• _What to do_
In the listing below, print exactly the lines between the line holding "metrics while looking effortlessly stylish." and the line holding "The Polotech Smart Shirt is designed to", inclusive, and no more.
___ Source material ___
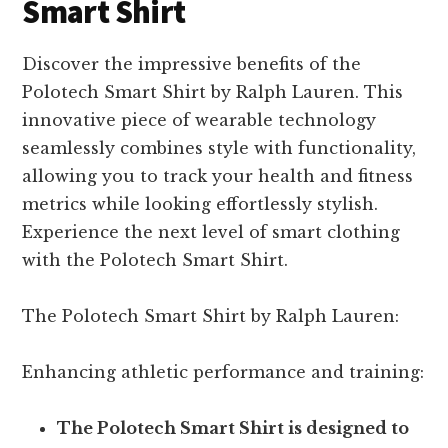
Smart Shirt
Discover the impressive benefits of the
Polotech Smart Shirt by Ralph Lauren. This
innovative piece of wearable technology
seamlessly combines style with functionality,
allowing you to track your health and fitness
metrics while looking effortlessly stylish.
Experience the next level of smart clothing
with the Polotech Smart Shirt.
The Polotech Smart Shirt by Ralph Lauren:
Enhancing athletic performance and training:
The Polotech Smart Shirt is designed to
___
___ Source material ___
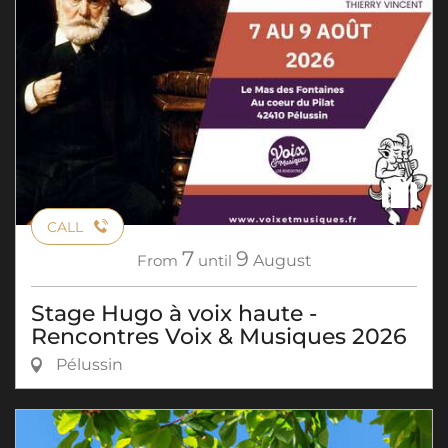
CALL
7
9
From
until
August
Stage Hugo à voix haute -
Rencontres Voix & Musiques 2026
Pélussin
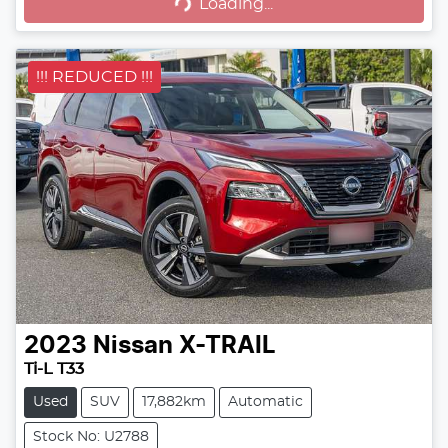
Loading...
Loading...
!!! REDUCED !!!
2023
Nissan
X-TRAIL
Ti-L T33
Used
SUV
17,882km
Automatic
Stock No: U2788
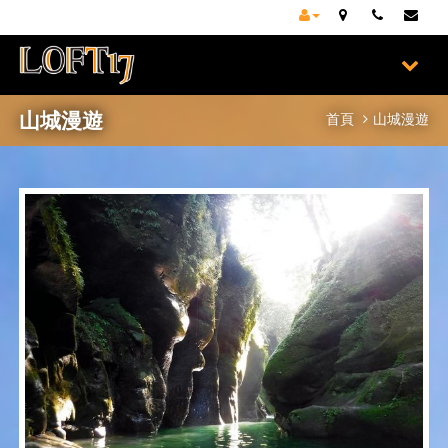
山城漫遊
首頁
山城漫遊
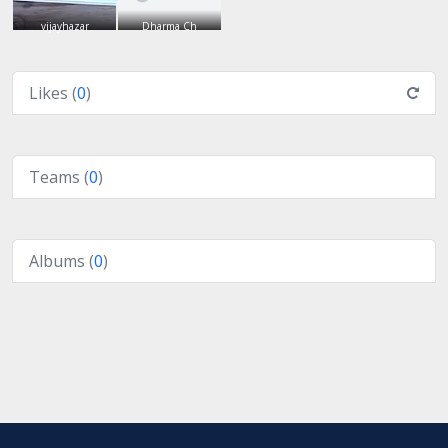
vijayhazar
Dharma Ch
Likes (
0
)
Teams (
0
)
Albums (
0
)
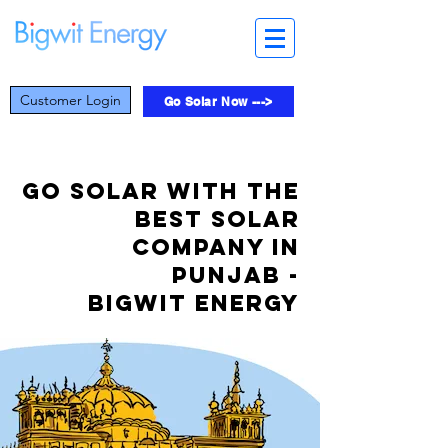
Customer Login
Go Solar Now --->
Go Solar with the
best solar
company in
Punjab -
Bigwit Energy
___
___ Source material ___
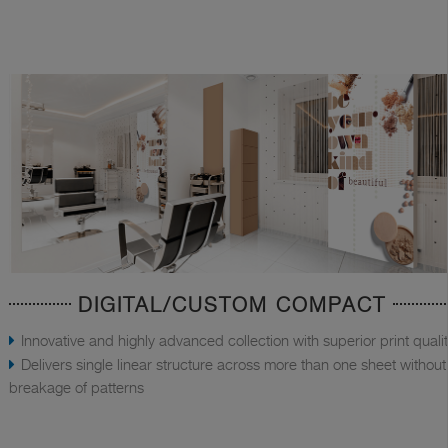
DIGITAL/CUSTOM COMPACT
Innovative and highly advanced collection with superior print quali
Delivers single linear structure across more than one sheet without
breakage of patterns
___
• _Answer to this problem_
metrics while looking effortlessly stylish.
Experience the next level of smart clothing
with the Polotech Smart Shirt.
The Polotech Smart Shirt by Ralph Lauren:
Enhancing athletic performance and training:
The Polotech Smart Shirt is designed to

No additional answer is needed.